Rebel With a Cause: When Percy Shelley Got Kicked Out Of Oxford
Percy Bysshe Shelley was born in 1792, the eldest son of Sir Timothy Shelley, a Member of Parliament, wealthy landowner and Justice of the Peace. In turn, Sir Timothy was the son of American-born Sir Bysshe (pronounced “Bish”) Shelley, 1st Baronet of Castle Goring.
Thus, the future poet stood in line to inherit not only his grandfather's considerable estate but also a title and a seat in Parliament. Like prime ministers David Cameron and Boris Johnson, Shelley was educated at Eton College, where he began writing poetry. From there he went up to Oxford University. Always a rebel, Shelley once described his occupation in the register of a hotel as “Democrat, Philanthropist, Atheist.” It was his atheist views that got him into trouble at Oxford after he had been studying there for only a year. He and a friend, Thomas Jefferson Hogg, had jointly written a pamphlet called ‘The Necessity of Atheism’ and circulated it under the pseudonym ‘Jeremiah Stukeley’. At the time, arguing publicly against God’s existence was a crime in England. Easily recognisable from the style of writing as the pamphlet’s author, Shelley was hauled before the Oxford Council of Deans. He refused to admit or deny the authorship and was suspended. Without telling the student, his father negotiated a deal with the university that would have allowed his son back in – provided he renounced his atheism publicly. Shelley flatly refused, with the result that he was expelled – and permanently estranged from his father. After that he took up writing full-time, bolstered by a legacy of £1,000 a year resulting from the death of his grandfather.
At the age of 19 Shelley eloped to Scotland with his sister’s 16-year-old friend, Harriet Westbrook, the daughter of a coffee shop owner. Their marriage further enraged Shelley’s father, who considered his son had wed beneath him. The union was to end in tragedy after five years when the pregnant Harriet committed suicide by drowning herself in the Serpentine lake in London’s Hyde Park. Before the suicide, Shelley had become increasingly unhappy with his marriage and had accused Harriet of marrying him for his money. He had been spending more and more time away from home, including regular visits to a bookshop owned by atheist journalist and philosopher William Godwin. There he met William’s 16-year-old daughter, Mary Wollstonecraft Godwin. The pair became lovers and for the second time Shelley eloped, leaving behind two angry fathers. The couple sailed to France, then made it on foot to Switzerland where they stayed for six weeks. They were married in December, 1816, just 15 days after Shelley heard of Harriet’s death. After returning to England and “facing the music” with their parents, the Shelleys moved to Italy in 1818. There they spent much time with friends including the flamboyant poet Lord (George Gordon) Byron, who had been famously described by his lover, Lady Caroline Lamb, as ''mad, bad and dangerous to know’'. They would enjoy sailing on Lake Geneva discussing poetry and other topics, including ghosts and spirits, and it was on one of these trips that Byron suggested each of them should write a ghost story. That was how Mary came to write the novel, Frankenstein. His love of sailing was to prove fatal for Shelley. On July 8, 1822, while piloting his schooner across Italy’s Bay of Spezia he ran into a storm and the boat foundered. It would be 10 days before his body was washed up near the resort city of Viareggio. By that time the waves and sea creatures had taken their toll and Shelley’s body was unrecognisable. He was identified only by a volume of Sophocles in one pocket and a book of Keats’s poems – belonging to his friend, English poet Leigh Hunt – in the other. Shelley was just 29 when he died. Grotesquely by today’s conventions, Mary carried his heart in a silk bag for the rest of her life.

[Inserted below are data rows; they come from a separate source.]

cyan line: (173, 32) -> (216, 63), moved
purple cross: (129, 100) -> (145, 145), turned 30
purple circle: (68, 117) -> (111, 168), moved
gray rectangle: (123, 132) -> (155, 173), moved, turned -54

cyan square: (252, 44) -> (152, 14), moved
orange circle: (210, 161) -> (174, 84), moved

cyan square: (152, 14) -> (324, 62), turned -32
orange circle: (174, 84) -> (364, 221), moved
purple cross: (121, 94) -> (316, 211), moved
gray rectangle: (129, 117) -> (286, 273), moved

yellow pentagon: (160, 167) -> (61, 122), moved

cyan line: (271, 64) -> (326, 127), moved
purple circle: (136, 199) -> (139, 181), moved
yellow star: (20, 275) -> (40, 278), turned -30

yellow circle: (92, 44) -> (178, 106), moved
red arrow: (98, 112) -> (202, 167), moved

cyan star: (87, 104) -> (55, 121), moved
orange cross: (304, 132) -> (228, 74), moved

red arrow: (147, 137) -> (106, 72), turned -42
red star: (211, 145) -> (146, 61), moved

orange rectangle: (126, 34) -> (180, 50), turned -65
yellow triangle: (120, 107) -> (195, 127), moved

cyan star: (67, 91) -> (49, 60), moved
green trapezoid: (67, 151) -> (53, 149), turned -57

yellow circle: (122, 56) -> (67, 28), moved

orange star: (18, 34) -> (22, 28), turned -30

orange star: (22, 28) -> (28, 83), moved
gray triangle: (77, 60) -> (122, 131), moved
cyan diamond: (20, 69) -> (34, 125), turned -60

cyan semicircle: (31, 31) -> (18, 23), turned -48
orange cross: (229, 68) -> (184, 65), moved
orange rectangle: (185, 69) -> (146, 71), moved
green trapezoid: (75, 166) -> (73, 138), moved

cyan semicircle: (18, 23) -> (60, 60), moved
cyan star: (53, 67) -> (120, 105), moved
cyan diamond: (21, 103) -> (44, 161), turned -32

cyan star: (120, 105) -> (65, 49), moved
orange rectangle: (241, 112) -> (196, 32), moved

Percy Bysshe Shelley’s most celebrated writings include the poem Queen Mab – which he dedicated to Harriet – and the verse drama Prometheus Unbound. Probably his most famous poem, though, is Ozymandias, a sonnet that reflects on the changing nature of political power and tyranny, suggesting that all rulers and their kingdoms will fall to the sands of time. In part, it reads:
I met a traveller from an antique land Who said: “Two vast and trunkless legs of stone Stand in the desert. Near them on the sand, Half sunk, a shattered visage lies . . . And on the pedestal these words appear: ‘My name is Ozymandias, King of Kings: Look on my works, ye mighty, and despair!’ Nothing beside remains. Round the decay Of that colossal wreck, boundless and bare, The lone and level sands stretch far away.”
It was not until after his death that Shelley became accepted as one of the major English Romantic poets.